SIA: Chip sales bounce in May

June 30, 2008 – Worldwide semiconductor sales rose a few percentage points in May — a historically strong month, as the build-up to prepare for back-to-school and holiday seasons begin — to $21.83B, up 2.8% from April and 7.5% from May 2007.

Through the first five months of 2008, sales are tracking at $103.4B, about 5.3% higher than the same period a year ago (a little better than the 4.3% YTD comparison in April).

As it has in previous months, the SIA also tallied its data minus the sluggish memory sectors, noting that without them semiconductor sales would have been about the same vs. the prior month (2.5% vs. April), but better than a year ago (12.5%). DRAM sales actually rose sequentially in May (6.4%) but were down from a year ago (-20%), while NAND sales improved over both periods (1.4% and 25.5% respectively).

Consumer-market trends are still driving electronics (and semiconductor) sales, but increasingly on a more global scale, noted SIA president George Scalise in a statement, citing data from JP Morgan. A surge in energy prices, while causing concern in all global markets, has also opened up trade between OPEC nations and developing countries, particularly in Asia, which in turn has helped expand consumer markets in those countries, he said. Meanwhile, the US is increasingly less significant in terms of pure market-driving force, now accounting for less than a quarter of total consumer demand — e.g., just 21% of PC unit sales (vs. 31% not long ago) come from the US, and 13% of cell phone sales this year vs. 21% five years ago.

Memory chip unit demand “continues to be strong,” the SIA noted, pointing to estimates from Micron of a 50% surge in DRAM bit content/PC this year to ~2GB/box. And data from Credit Suisse suggests that DRAM capex is slowing this year to help rebalance supply/demand by year’s end.

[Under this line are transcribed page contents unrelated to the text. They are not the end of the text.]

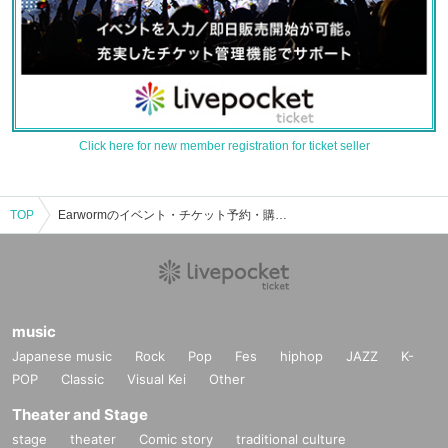
Click here for new member registration for ticket seller
TOP
Earwormのイベント・チケット予約・購入・販売情報一覧
music
Japanese music
Rock
Pop
Fes
hiphop
JAZZ
K-
POP
Classic
Visual Kei
Other
Theater and Stage
stage
theater
Comic story
traditional culture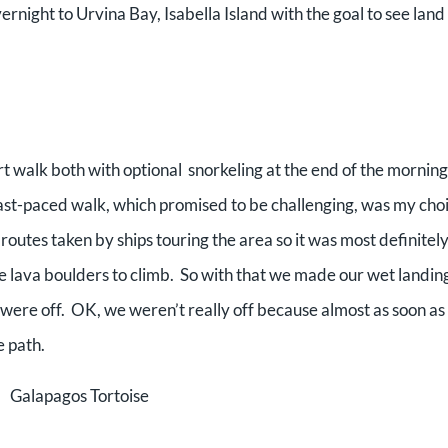
night to Urvina Bay, Isabella Island with the goal to see land 
rt walk both with optional snorkeling at the end of the mornin
fast-paced walk, which promised to be challenging, was my cho
 routes taken by ships touring the area so it was most definite
e lava boulders to climb. So with that we made our wet landin
 were off. OK, we weren’t really off because almost as soon as
e path.
Galapagos Tortoise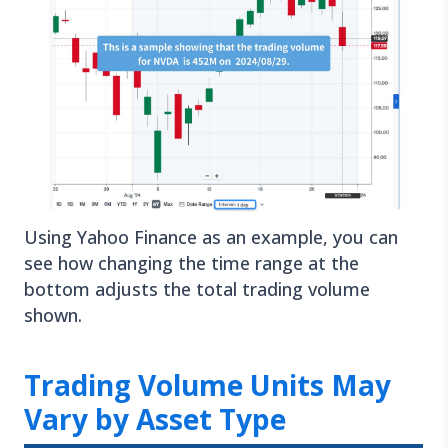
Using Yahoo Finance as an example, you can
see how changing the time range at the
bottom adjusts the total trading volume
shown.
Trading Volume Units May
Vary by Asset Type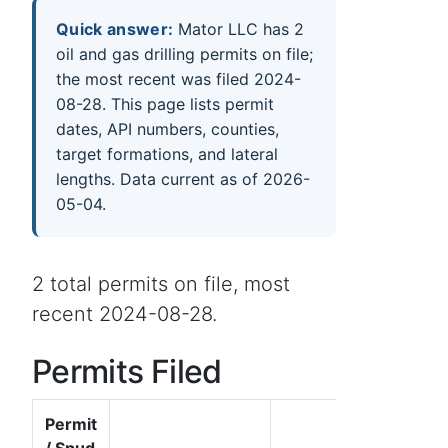
Quick answer:
Mator LLC has 2
oil and gas drilling permits on file;
the most recent was filed 2024-
08-28. This page lists permit
dates, API numbers, counties,
target formations, and lateral
lengths. Data current as of 2026-
05-04.
2 total permits on file, most
recent 2024-08-28.
Permits Filed
Permit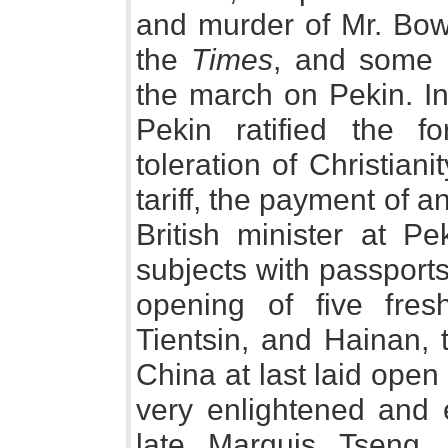
and murder of Mr. Bowl
the
Times
, and some o
the march on Pekin. In
Pekin ratified the fo
toleration of Christian
tariff, the payment of a
British minister at Pe
subjects with passports
opening of five fres
Tientsin, and Hainan,
China at last laid open
very enlightened and 
late Marquis Tseng,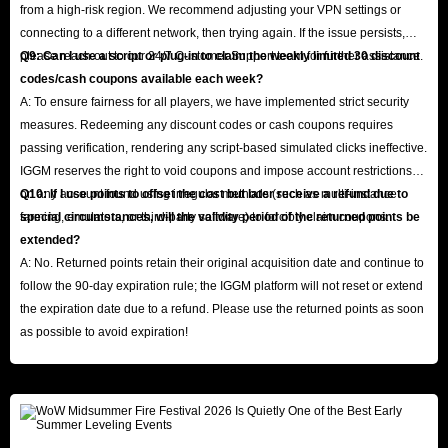
from a high-risk region. We recommend adjusting your VPN settings or
connecting to a different network, then trying again. If the issue persists,
please reach out to our 24/7 Customer Support team for further assistance.
Q9: Can I use a script or plug-in to claim the weekly limited 30 discount
codes/cash coupons available each week?
A: To ensure fairness for all players, we have implemented strict security
measures. Redeeming any discount codes or cash coupons requires
passing verification, rendering any script-based simulated clicks ineffective.
IGGM reserves the right to void coupons and impose account restrictions
on any account found using irregular methods (such as multi-instance
Q10: If I use points to offset the cost but later receive a refund due to
farming, emulators, or third-party software) to forcibly claim coupons.
special circumstances, will the validity period of the returned points be
extended?
A: No. Returned points retain their original acquisition date and continue to
follow the 90-day expiration rule; the IGGM platform will not reset or extend
the expiration date due to a refund. Please use the returned points as soon
as possible to avoid expiration!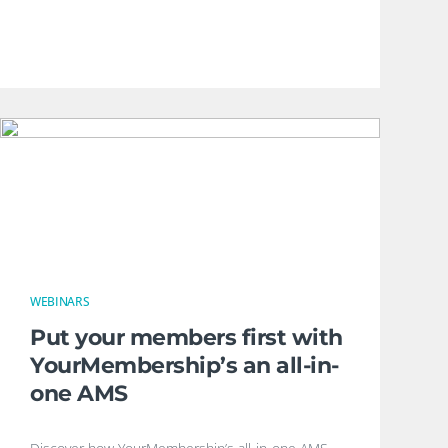
WEBINARS
Put your members first with
YourMembership’s an all-in-
one AMS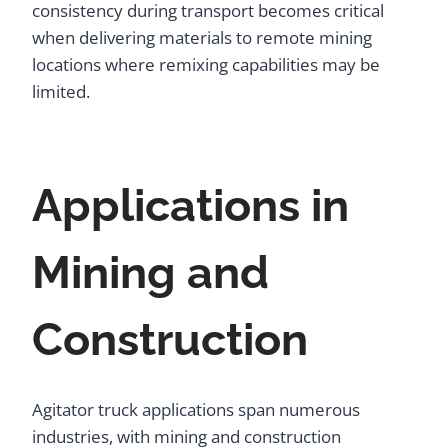
consistency during transport becomes critical
when delivering materials to remote mining
locations where remixing capabilities may be
limited.
Applications in
Mining and
Construction
Agitator truck applications span numerous
industries, with mining and construction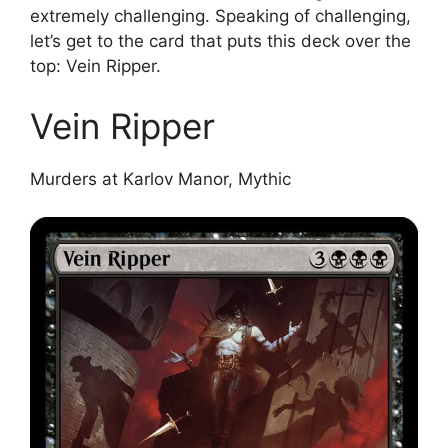
extremely challenging. Speaking of challenging,
let’s get to the card that puts this deck over the
top: Vein Ripper.
Vein Ripper
Murders at Karlov Manor, Mythic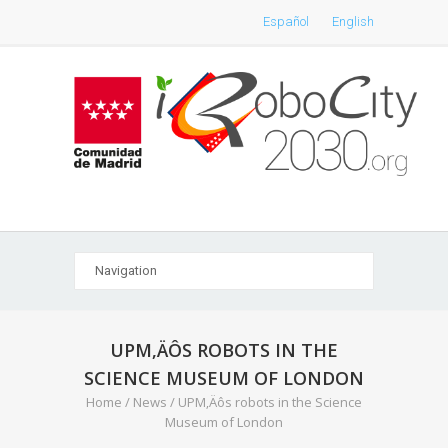
Español
English
UPM‚ÄÔS ROBOTS IN THE
SCIENCE MUSEUM OF LONDON
Home
/
News
/
UPM‚Äôs robots in the Science
Museum of London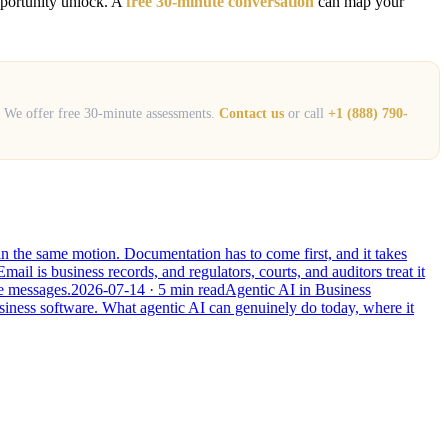
opportunity unlock. A
free 30-minute conversation
can map your
s. We offer free 30-minute assessments.
Contact us
or call
+1 (888) 790-
 in the same motion. Documentation has to come first, and it takes
Email is business records, and regulators, courts, and auditors treat it
he messages.
2026-07-14
· 5 min read
Agentic AI in Business
usiness software. What agentic AI can genuinely do today, where it
Leonidas AI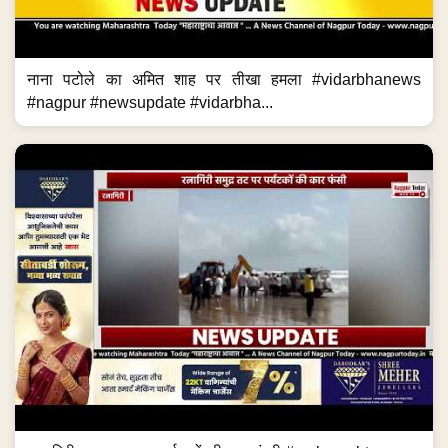
नाना पटोले का अमित शाह पर तीखा हमला #vidarbhanews
#nagpur #newsupdate #vidarbha...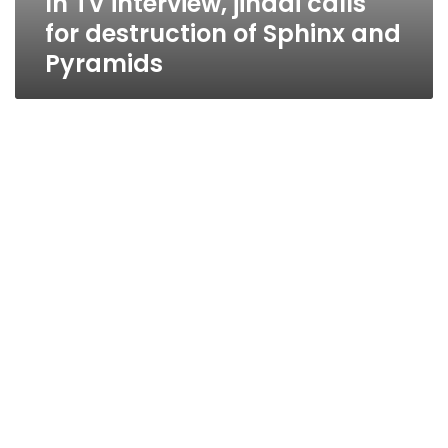
In TV interview, jihadi calls
for destruction of Sphinx and
Pyramids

A month or so after the federal “economic stimulus” payments were handed out to US consumers, it appears to have had a positive impact on consumer spending, SIA’s Scalise noted. “Despite reports of declining consumer confidence in the US, both disposable income and consumer spending rose in May,” he stated, and the distribution of checks for the stimulus and also tax rebates was likely a factor in increased consumer spending. Last month the SIA noted data from the Consumer Electronics Association hoping for an additional $5B in consumer electronic purchases from those “economic stimulus” payments, which by extrapolation meant an extra $1.1B in chip sales.